Besides complexity due to shape, charge and crowding, the colloids used in a range of application areas are often soft (e.g. polymer brushes or surfactants), or attract one another due to Van der Waals and/or hydrophobic forces. Association colloids, such as surfactant or copolymeric micelles and vesicles, may drive depletion interactions but have hardly been explored. In practice, dispersity in size and surface chemistry is an issue with colloidal systems; and polymers may feature additional complexity by being, e.g. branched, multi-armed, comb-like, copolymeric, or even responsive to external stimuli, as is the case for some microgels and supramolecular polymers [16]. Predicting how these characteristics affect the physical properties of colloid–polymer mixtures is still difficult.

Another topic that has largely been neglected is the influence of depletion forces on the dynamic properties of multi-component colloidal mixtures. Without a doubt, the rheological properties have implications for the practical applications of these systems. The viscosity, for instance, is not just the result of the combined contributions of colloids and polymers of a colloid–polymer mixture; there must be a complex interplay [17] that also affects, for instance, the fluid-to-gel transition [18].
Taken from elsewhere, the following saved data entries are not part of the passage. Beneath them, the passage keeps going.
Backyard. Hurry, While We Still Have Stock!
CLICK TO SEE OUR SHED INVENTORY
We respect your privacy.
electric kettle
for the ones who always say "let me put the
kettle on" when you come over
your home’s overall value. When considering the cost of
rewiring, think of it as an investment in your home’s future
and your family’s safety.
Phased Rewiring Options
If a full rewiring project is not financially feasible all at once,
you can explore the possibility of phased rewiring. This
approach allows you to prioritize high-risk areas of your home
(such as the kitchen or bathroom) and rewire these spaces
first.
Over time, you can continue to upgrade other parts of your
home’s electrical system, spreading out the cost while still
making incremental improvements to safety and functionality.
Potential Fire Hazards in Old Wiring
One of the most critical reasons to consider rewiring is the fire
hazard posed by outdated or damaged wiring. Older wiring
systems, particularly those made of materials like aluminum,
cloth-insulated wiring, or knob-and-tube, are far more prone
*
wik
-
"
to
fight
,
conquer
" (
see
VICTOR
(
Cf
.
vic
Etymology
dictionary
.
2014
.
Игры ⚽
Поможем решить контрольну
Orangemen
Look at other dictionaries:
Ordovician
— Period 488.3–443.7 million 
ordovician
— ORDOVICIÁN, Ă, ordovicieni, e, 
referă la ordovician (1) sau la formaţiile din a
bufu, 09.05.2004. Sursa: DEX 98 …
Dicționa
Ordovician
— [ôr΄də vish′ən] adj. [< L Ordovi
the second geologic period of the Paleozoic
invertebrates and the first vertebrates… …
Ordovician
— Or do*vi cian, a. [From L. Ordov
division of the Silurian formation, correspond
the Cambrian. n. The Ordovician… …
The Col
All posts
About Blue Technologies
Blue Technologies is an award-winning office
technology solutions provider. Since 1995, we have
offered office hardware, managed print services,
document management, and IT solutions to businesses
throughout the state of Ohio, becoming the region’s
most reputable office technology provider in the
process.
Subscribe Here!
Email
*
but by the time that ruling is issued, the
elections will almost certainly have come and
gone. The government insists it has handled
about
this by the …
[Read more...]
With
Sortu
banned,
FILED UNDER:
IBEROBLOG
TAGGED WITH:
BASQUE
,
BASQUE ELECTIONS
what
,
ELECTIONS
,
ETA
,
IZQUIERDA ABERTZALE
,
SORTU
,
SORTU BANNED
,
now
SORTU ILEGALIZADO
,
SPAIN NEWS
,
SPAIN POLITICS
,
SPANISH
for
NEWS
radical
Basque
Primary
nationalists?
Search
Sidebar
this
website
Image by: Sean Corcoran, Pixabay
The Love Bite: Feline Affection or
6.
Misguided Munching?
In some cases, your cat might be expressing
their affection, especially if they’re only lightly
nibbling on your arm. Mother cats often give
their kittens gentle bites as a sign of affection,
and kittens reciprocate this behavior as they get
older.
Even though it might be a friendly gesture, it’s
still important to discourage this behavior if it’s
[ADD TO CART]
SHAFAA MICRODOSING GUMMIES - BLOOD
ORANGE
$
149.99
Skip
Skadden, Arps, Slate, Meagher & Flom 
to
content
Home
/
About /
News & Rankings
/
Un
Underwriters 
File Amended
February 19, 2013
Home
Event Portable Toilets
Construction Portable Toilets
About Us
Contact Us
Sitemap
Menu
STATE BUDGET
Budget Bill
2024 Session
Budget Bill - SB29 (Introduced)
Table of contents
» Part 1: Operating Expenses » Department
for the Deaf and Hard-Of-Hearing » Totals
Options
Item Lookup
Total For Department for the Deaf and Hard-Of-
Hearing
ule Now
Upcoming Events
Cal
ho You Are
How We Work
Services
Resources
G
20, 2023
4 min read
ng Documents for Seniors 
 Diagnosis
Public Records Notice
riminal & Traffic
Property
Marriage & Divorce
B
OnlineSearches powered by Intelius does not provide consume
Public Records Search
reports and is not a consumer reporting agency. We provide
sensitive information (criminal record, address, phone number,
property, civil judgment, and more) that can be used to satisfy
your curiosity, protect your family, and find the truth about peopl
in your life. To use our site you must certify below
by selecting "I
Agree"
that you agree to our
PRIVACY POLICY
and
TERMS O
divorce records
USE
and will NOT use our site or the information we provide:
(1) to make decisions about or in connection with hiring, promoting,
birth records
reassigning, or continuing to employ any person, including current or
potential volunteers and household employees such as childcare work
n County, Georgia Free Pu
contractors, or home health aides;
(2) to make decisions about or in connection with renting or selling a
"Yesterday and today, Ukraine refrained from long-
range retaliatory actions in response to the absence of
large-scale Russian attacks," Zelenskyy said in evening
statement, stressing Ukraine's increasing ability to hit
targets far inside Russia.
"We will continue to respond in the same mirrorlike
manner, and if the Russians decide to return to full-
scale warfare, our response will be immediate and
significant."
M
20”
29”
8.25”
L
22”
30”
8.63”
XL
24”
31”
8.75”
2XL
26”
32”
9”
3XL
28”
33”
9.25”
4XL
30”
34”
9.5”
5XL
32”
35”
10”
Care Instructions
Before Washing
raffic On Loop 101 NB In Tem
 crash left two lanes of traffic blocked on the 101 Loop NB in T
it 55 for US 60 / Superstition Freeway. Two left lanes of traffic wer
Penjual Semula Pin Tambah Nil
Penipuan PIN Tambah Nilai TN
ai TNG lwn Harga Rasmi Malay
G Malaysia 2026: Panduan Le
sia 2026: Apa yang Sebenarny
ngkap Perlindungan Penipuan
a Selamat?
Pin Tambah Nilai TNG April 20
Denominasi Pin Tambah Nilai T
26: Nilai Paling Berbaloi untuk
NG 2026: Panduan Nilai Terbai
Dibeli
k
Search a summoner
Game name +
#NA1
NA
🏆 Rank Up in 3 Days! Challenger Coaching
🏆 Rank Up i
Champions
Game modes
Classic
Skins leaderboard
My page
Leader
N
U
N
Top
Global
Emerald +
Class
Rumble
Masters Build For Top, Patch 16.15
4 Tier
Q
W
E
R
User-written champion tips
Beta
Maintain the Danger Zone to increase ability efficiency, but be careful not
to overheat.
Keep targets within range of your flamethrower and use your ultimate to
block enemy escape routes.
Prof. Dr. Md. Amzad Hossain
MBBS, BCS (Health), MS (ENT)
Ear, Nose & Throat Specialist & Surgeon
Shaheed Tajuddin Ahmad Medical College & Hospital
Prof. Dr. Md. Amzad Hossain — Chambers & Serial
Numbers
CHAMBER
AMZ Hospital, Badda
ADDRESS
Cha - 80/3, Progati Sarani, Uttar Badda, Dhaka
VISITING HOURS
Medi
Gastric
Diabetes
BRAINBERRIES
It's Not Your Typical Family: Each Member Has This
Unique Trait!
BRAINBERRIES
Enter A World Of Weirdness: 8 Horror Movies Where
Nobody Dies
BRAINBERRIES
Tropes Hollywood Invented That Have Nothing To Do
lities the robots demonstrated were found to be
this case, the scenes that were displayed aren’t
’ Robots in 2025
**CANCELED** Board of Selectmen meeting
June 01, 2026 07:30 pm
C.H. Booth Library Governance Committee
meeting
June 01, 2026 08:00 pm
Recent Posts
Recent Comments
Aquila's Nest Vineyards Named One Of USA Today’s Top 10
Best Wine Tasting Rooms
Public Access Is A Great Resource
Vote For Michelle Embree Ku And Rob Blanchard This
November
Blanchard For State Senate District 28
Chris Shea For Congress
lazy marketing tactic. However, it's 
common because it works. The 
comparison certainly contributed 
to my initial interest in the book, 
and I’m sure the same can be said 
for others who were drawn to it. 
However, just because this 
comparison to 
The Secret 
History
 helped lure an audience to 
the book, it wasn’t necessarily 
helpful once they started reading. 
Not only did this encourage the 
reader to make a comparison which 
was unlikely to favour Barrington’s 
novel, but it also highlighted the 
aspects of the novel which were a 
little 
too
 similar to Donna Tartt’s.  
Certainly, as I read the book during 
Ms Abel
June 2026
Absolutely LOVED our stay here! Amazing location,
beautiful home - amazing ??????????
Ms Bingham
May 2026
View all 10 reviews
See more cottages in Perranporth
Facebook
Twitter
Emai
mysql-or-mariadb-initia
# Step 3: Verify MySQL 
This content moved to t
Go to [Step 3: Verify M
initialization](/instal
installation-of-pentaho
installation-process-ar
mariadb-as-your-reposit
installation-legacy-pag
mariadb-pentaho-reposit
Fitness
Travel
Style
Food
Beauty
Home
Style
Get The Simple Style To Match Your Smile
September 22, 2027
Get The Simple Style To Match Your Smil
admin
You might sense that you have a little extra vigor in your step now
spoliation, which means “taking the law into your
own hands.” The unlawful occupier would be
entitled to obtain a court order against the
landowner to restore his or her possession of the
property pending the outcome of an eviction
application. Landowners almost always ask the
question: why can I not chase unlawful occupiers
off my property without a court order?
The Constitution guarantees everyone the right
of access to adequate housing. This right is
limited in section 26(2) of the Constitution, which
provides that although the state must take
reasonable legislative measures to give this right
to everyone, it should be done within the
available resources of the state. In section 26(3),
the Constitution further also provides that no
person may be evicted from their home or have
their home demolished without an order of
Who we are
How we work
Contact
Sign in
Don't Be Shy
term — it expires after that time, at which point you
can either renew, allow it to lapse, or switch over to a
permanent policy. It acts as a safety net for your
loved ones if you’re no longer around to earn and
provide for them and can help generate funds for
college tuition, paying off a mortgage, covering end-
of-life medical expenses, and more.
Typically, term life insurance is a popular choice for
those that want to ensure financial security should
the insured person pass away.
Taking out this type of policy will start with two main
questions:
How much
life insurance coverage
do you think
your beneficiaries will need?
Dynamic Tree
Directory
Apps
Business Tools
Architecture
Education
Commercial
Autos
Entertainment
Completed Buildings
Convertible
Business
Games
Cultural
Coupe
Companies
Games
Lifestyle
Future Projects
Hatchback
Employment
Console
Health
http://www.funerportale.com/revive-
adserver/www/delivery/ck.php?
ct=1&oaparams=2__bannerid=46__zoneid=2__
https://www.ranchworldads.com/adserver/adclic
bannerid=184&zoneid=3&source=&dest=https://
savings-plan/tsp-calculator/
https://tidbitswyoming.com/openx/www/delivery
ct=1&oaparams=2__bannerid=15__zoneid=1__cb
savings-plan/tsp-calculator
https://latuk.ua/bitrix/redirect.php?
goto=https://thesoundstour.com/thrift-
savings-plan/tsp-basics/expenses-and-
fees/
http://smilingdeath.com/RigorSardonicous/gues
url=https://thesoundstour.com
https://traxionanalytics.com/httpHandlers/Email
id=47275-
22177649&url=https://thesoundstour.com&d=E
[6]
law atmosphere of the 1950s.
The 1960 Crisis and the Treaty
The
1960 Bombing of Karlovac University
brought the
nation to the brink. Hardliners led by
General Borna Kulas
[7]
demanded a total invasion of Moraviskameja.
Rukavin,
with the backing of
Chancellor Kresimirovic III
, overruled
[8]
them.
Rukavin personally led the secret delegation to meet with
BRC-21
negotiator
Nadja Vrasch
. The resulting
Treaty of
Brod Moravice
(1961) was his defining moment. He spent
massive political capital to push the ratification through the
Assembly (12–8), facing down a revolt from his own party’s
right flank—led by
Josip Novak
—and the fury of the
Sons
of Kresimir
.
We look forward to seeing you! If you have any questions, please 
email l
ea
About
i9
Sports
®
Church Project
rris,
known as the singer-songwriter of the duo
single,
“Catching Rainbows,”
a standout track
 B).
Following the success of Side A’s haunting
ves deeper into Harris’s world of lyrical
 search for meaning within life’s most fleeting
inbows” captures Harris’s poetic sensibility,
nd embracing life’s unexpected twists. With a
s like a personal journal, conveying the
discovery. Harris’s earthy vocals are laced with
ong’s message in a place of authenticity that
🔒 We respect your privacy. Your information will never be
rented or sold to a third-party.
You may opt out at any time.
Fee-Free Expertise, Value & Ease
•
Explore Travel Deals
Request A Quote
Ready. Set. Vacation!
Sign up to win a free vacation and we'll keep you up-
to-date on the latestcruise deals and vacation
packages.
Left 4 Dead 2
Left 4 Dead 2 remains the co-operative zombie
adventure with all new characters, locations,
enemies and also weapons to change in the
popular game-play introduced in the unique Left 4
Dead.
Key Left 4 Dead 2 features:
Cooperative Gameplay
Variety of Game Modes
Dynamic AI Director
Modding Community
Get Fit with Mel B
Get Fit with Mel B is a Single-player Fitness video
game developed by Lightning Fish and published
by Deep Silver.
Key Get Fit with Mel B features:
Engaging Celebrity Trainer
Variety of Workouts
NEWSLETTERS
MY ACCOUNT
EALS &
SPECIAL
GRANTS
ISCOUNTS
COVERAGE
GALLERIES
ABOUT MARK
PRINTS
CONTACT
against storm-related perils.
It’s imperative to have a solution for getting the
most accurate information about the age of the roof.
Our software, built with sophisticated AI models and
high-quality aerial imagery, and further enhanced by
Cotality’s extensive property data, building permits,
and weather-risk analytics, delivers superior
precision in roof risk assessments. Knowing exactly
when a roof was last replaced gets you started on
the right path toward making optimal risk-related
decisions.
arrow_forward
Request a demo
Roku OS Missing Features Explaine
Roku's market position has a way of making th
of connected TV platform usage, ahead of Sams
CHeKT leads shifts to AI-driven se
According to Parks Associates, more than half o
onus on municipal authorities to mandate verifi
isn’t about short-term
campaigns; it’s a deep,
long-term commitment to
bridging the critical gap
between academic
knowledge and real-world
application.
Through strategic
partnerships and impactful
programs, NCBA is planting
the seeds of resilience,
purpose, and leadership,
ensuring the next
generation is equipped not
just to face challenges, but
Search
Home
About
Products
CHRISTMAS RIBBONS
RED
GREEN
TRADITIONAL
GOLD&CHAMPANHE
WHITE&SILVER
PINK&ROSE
Despite the significant progress made in understanding the depletion interaction and resulting phase behaviour of colloidal systems, there is still a long way to go. With so many factors influencing the depletion interaction, it is almost impossible to explore them all experimentally; yet mastering their impact on the behaviour and properties is instrumental for the design of the next generation of soft materials. The application of theory and computer simulation to this challenge have significantly advanced our understanding; but there is still a need for more accurate and predictive models and advanced experimental and computer simulation tools that can take into account the various, more complex, factors that influence the depletion force and related properties in practice. Here, we also see opportunities for artificial intelligence and machine learning tools to be applied, which will undoubtedly accelerate the testing of concepts. This powerful combination of tools, and further interdisciplinary endeavours, will provide essential design rules for colloidal systems.

In summary, the depletion interaction is often employed as a tool to induce well-defined attractions in colloidal systems; but it is far more than that, profoundly impacting the phase behaviour and many other properties of colloidal dispersions. This makes it a fascinating and relevant field of research in its own right, with many fundamental questions still unanswered. Future research will, no doubt, lead to valuable insights into the behaviour of colloids, and lead to the development of new materials and technologies.